Arnie Johnson, former owner and founder of Universal Pensions Inc., was signing books at Book World in the Westgate Mall this past weekend. Johnson authored "Got a Problem? Get a Duck!: Getting Where you Want to be."
The book, from Evergreen Press publishers of Lake Country Journal Magazine, features a whimsical cover with Johnson and a cartoon duck.
Paul Bunyan Bowl is looking into an expansion plan that could include an additional eight to 12 lanes and consolidating the restaurant and bowling alley into one business in an entertainment complex, Mike McFarland reported.
Paul Bunyan's Sweet Tooth closed in the Westgate Mall.
In a spotlight on the northwest section of Minnesota that included Cass, Crow Wing and Morrison counties, the long view on jobs was examined by the state.

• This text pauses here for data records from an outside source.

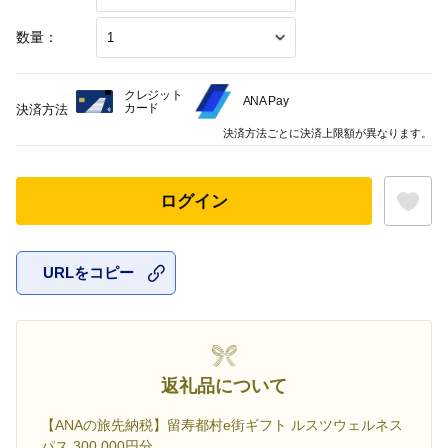
数量：
クレジット
ANA Pay
カード
決済方法
決済方法ごとに決済上限額が異なります。
ログイン
URLをコピー
お気に入
返礼品について
【ANAの旅先納税】留寿都村e街ギフト ルスツウェルネス
パス 300,000円分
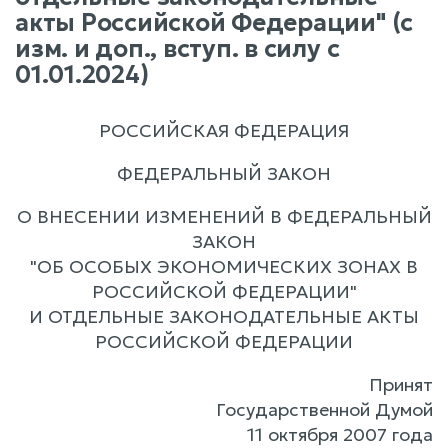
акты Российской Федерации" (с
изм. и доп., вступ. в силу с
01.01.2024)
РОССИЙСКАЯ ФЕДЕРАЦИЯ
ФЕДЕРАЛЬНЫЙ ЗАКОН
О ВНЕСЕНИИ ИЗМЕНЕНИЙ В ФЕДЕРАЛЬНЫЙ
ЗАКОН
"ОБ ОСОБЫХ ЭКОНОМИЧЕСКИХ ЗОНАХ В
РОССИЙСКОЙ ФЕДЕРАЦИИ"
И ОТДЕЛЬНЫЕ ЗАКОНОДАТЕЛЬНЫЕ АКТЫ
РОССИЙСКОЙ ФЕДЕРАЦИИ
Принят
Государственной Думой
11 октября 2007 года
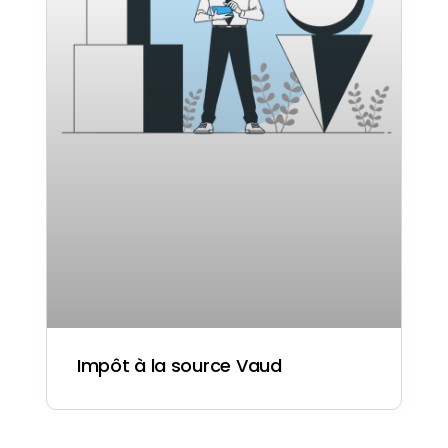
Impôt à la source Vaud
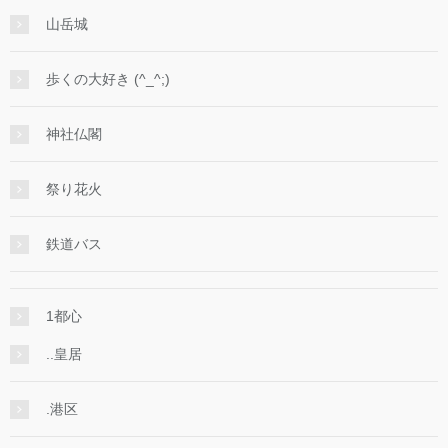
山岳城
歩くの大好き (^_^;)
神社仏閣
祭り花火
鉄道バス
1都心
..皇居
.港区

Minnesota Employment Review reported predictions for 12 percent growth in the number of jobs in the region for the decade ending 2008. However, the state may be lumping too many ingredients in the projection recipe as it has been slow to keep up with the population and job growth in the lakes area. The predictions cover not only the fast growing counties of this area but the more rural counties stretching through the Red River Valley north to Canada.
But the report had a kernel of truth that comes up at any number of economic development meetings. "Northwest Minnesota does not need to keep up with the state in job generation; joblessness is already low," author Don Hilber wrote. "A promising approach to economic development would de-emphasize the number of jobs created and devote some attention to how much they pay..."
Crow Wing County's labor force grew from 28,692 in October 2000 to 29,365 in October 2001. Those employed in October 2001 numbered 28,458 with 907 people jobless or 3.1 percent. The number of jobless in October 2000 was 934 or 3.3 percent. Crow Wing County has the largest labor force in the five county region, including Cass, Morrison, Todd and Wadena counties.
The Spam Museum Jam in Austin has been rescheduled for June 15-16, 2002. The museum opened in September but the grand opening was scheduled this fall, was canceled after Sept. 11.
The museum, located in downtown Austin, is an homage to the "quirky joys" Spam inspired worldwide, according to a news release. The jam weekend is expected to include such noted celebrities as Tom Brokaw. Hormel, makers of Spam, started in Austin in 1937. The luncheon meat played a role in feeding Allied Forces during World War II and a special display marks that time period in the museum.
Brokaw and Hormel CEO Joel Johnson will dedicate a World War II memorial in honor of veterans on June 16. Spam Museum Jam events are free and open to the public.
For more information, go online to www.spam.com.
New applications for unemployment benefits in Minnesota are up nearly 24 percent from last November, the Minnesota Department of Economic Security reported this month. Initial claims for unemployment benefits are up by more than 100 percent from a year ago for workers in professional, technical and managerial, as well as service occupations. Unemployed people can go online at www.mnwfc.org/ui to file for benefits, or call toll-free 877-898-9090.
Shoppers who are tantalized by trading jostling elbows for the quiet of a home computer room are getting help from credit card companies.
Visa reported about 70 percent of consumers said they would feel safer making purchases online if they had a password to verify their identity. Many credit card companies and online shopping sites offer guarantees to protect consumers against fraud. Consumers are protected through secure sites and protected against paying for items they did not purchase should a system be breached.
Individual banks or credit card companies have also provided consumer assurances against being billed for unauthorized credit card use or provided additional security measures. US Bank and Firstar recently announced purchases made through participating merchants could be protected via a password known to the bank and the credit card holder.
Amoco stations throughout Minnesota will soon bear a new logo and a new name - BP. BP is the single, global corporate brand formed by the combination of the former British Petroleum, Amoco Corporation, Atlantic Richfield and Burmah Castrol.
The new look includes a modern helios symbol with green and yellow. The company says the green is designed to represent BP's environmental responsibility and yellow is for the image of the sun.
The conversion to BP in Minnesota will begin outside the Twin Cities metro area and make it's way throughout the entire state over the next couple years. Stations will continue to honor Amoco and BP credit cards.